For Anna, Kirjanenko raised these questions: If the remote physician is asking the paramedic to perform some basic physical examinations on the patient, to what extent does the physician trust the paramedic, particularly if they've never worked together? And to what degree do the paramedic and patient trust a potentially unfamiliar physician? How does the physician's lack of physical presence impact the situation? Being unable to have in-person eye contact and to observe other in-person cues can impact the interaction. Additionally, the artificial environment of communicating through an electronic screen can impact the situation. If Anna is cognitively impaired, she may react negatively to a physician talking through a virtual connection. And does the patient get full justice and preserve her full dignity if a physician is making a judgment call on her care based on information received through a mode of connection that may lack the quality of an in-person interaction?
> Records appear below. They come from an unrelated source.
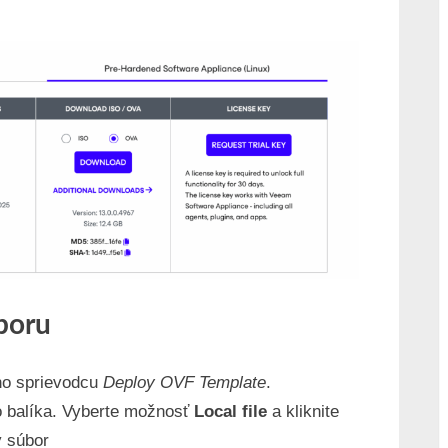
boru
no sprievodcu
Deploy OVF Template
.
ho balíka. Vyberte možnosť
Local file
a kliknite
ý súbor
The second case was Tony, a 45-year-old who arrives at an urgent care center after severely cutting his thumb with a chainsaw. A nurse at the center consults remotely with a physician. Tony tells the nurse and remote physician he just wants his thumb sutured, he does not want to travel the two hours to go to a hospital in case the laceration has done significant damage to his thumb. Kirjanenko said that a physician consulting remotely could experience significant moral distress from trying to make decisions based on the limited information he is receiving and from potentially agreeing to the suturing, which could have grave implications if the thumb injury is worse than what it appears to be. The bedside nurse likewise could experience moral distress from the situation.

Speaking up
Kirjanenko said as emergencies unfold — with unacquainted physicians working together virtually, limited information and evolving standards of care — there are many ethical quandaries to consider even beyond those explored in the Anna and Tony case studies.

For instance, what is the hierarchy among providers who are not used to working together? What is the team structure, when the team members and dynamics may be constantly changing? What is the duty to care? How is harm defined in the imperfect world of virtual care? What risk are providers taking on in the way they are carrying out their roles over telehealth connections?

She encouraged intentionality around communication and team-building among providers as possible steps. She said all team members must know their limits and be comfortable speaking up and expressing what they are thinking without shame or stigma. She also advised relationship-building outside of the virtual care environment. She said in Australia's Queensland, for instance, providers have organized a hub system, and those involved in the care hub gather in-person periodically to build their connections and assess how they are doing on the job.

Kirjanenko acknowledged that there are more questions than answers now when it comes to virtual care. But she said it's important to work through the issues. "We need ways to get out of these dilemmas. How do we provide compassionate care in virtual spaces without causing distress to patients and families" as well as the providers caring for them? she asked.